But now lets continue with the AI server.  Just a little bit of reading in the dokumentation makes it clear that we will need to run a DHCP server for this.  Since I already have one active (for my SunRay installation) and since it's a good idea to have these kinds of services separate anyway, I decided to create this in a Zone.  So, let's create one first:

# zfs create -o mountpoint=/export/install rpool/ai/install
# zfs create -o mountpoint=/zones rpool/zones
# zonecfg -z ai-server
zonecfg:ai-server> create
create: Using system default template 'SYSdefault'
zonecfg:ai-server> set zonepath=/zones/ai-server
zonecfg:ai-server> add dataset
zonecfg:ai-server:dataset> set name=rpool/ai/install
zonecfg:ai-server:dataset> set alias=install
zonecfg:ai-server:dataset> end
zonecfg:ai-server> commit
zonecfg:ai-server> exit
# zoneadm -z ai-server install
# zoneadm -z ai-server boot ; zlogin -C ai-server
Give it a hostname and IP address at first boot, and there's the Zone.  For a publisher for Solaris packages, it will be bound to the "System Publisher" from the Global Zone.  The /export/install filesystem, of course, is intended to be used by the AI server.  Let's configure it now:
#zlogin ai-server
root@ai-server:~# pkg install install/installadm
root@ai-server:~# installadm create-service -n x86-fcs -a i386 \
-s pkg://solaris/install-image/solaris-auto-install@5.11,5.11- \
-d /export/install/fcs -i -c 3

With that, the core AI server is already done.  What happened here?  First, I installed the AI server software.  IPS makes that nice and easy.  If necessary, it'll also pull in the required DHCP-Server and anything else that might be missing.  Watch out for that DHCP server software.  In Solaris 11, there are two different versions.  There's the one you might know from Solaris 10 and earlier, and then there's a new one from ISC.  The latter is the one we need for AI.  The SMF service names of both are very similar.  The "old" one is "svc:/network/dhcp-server:default". The ISC-server comes with several SMF-services. We at least need "svc:/network/dhcp/server:ipv4". 

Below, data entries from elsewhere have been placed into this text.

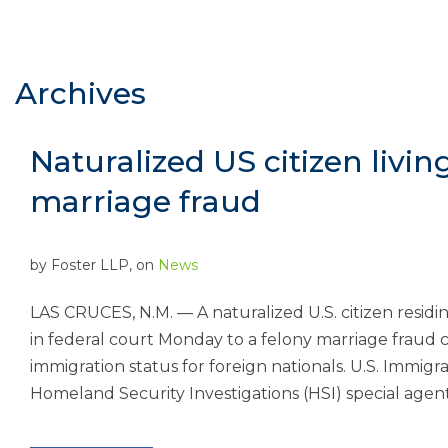
Archives
Naturalized US citizen livin
marriage fraud
by
Foster LLP
, on
News
LAS CRUCES, N.M. — A naturalized U.S. citizen resid
in federal court Monday to a felony marriage fraud c
immigration status for foreign nationals. U.S. Immig
Homeland Security Investigations (HSI) special agent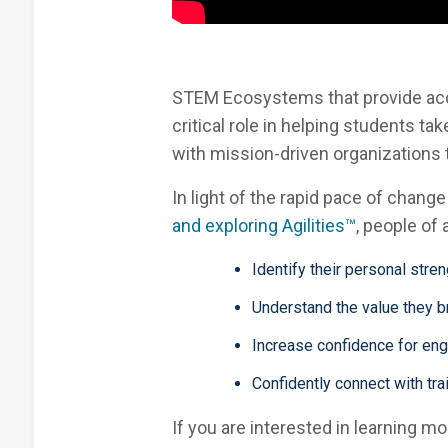
STEM Ecosystems that provide acce
critical role in helping students 
with mission-driven organizations
In light of the rapid pace of chang
and exploring Agilities™
, people of
Identify their personal stre
Understand the value they br
Increase confidence for enga
Confidently connect with tr
If you are interested in learning m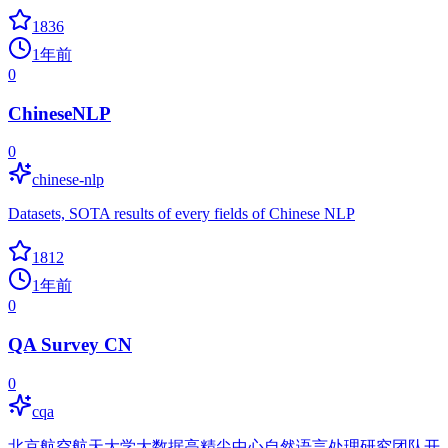
1836
1年前
0
ChineseNLP
0
chinese-nlp
Datasets, SOTA results of every fields of Chinese NLP
1812
1年前
0
QA Survey CN
0
cqa
北京航空航天大学大数据高精尖中心自然语言处理研究团队开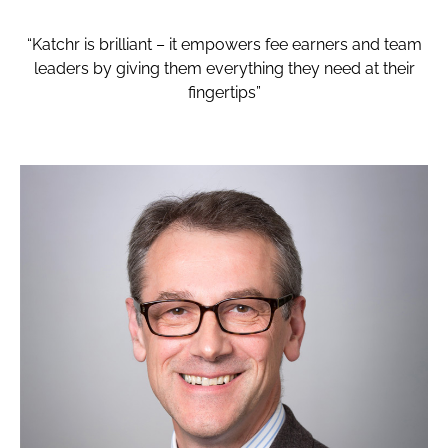
“Katchr is brilliant – it empowers fee earners and team
leaders by giving them everything they need at their
fingertips”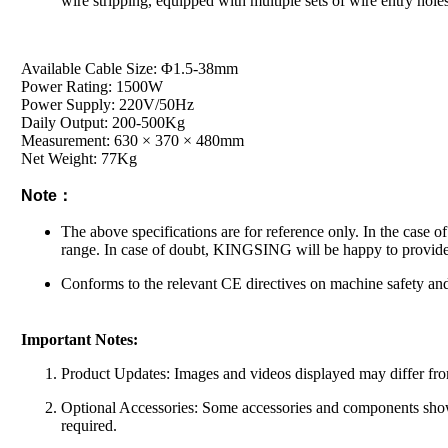
wire stripping, equipped with multiple sets of wire entry holes
Available Cable Size: Φ1.5-38mm
Power Rating: 1500W
Power Supply: 220V/50Hz
Daily Output: 200-500Kg
Measurement: 630 × 370 × 480mm
Net Weight: 77Kg
Note：
The above specifications are for reference only. In the case o
range. In case of doubt, KINGSING will be happy to provide
Conforms to the relevant CE directives on machine safety and
Important Notes:
Product Updates: Images and videos displayed may differ from
Optional Accessories: Some accessories and components shown 
required.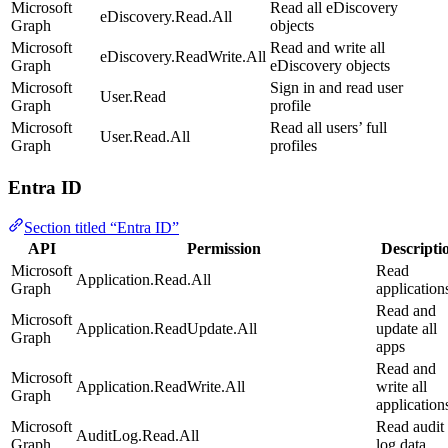
Microsoft
Read all eDiscovery
eDiscovery.Read.All
Graph
objects
Microsoft
Read and write all
eDiscovery.ReadWrite.All
Graph
eDiscovery objects
Microsoft
Sign in and read user
User.Read
Graph
profile
Microsoft
Read all users’ full
User.Read.All
Graph
profiles
Entra ID
Section titled “Entra ID”
API
Permission
Descripti
Microsoft
Read
Application.Read.All
Graph
application
Read and
Microsoft
Application.ReadUpdate.All
update all
Graph
apps
Read and
Microsoft
Application.ReadWrite.All
write all
Graph
application
Microsoft
Read audit
AuditLog.Read.All
Graph
log data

The command "installadm create-service" creates the installation-service. It's called "x86-fcs", serves the "i386" architecture and gets its boot image from the repository of the system publisher, using version 5.11,5.11-, which is Solaris 11 11/11.  (The option "-a i386" in this example is optional, since the installserver itself runs on a x86 machine.) The boot-environment for clients is created in /export/install/fcs and the DHCP-server is configured for 3 IP-addresses starting at  This configuration is stored in a very human readable form in /etc/inet/dhcpd4.conf.  An AI-service for SPARC systems could be created in the very same way, using "-a sparc" as the architecture option.

Now we would be ready to register and install the first client.  It would be installed with the default "solaris-large-server" using the publisher "" and would query it's configuration interactively at first boot.  This makes it very clear that an AI-server is really only a boot-server.  The true source of packets to install can be different.  Since I don't like these defaults for my demo setup, I did some extra config work for my clients.

The configuration of a client is controlled by manifests and profiles.  The manifest controls which packets are installed and how the filesystems are layed out.  In that, it's very much like the old "rules.ok" file in Jumpstart.  Profiles contain additional configuration like root passwords, primary user account, IP addresses, keyboard layout etc.  Hence, profiles are very similar to the old sysid.cfg file.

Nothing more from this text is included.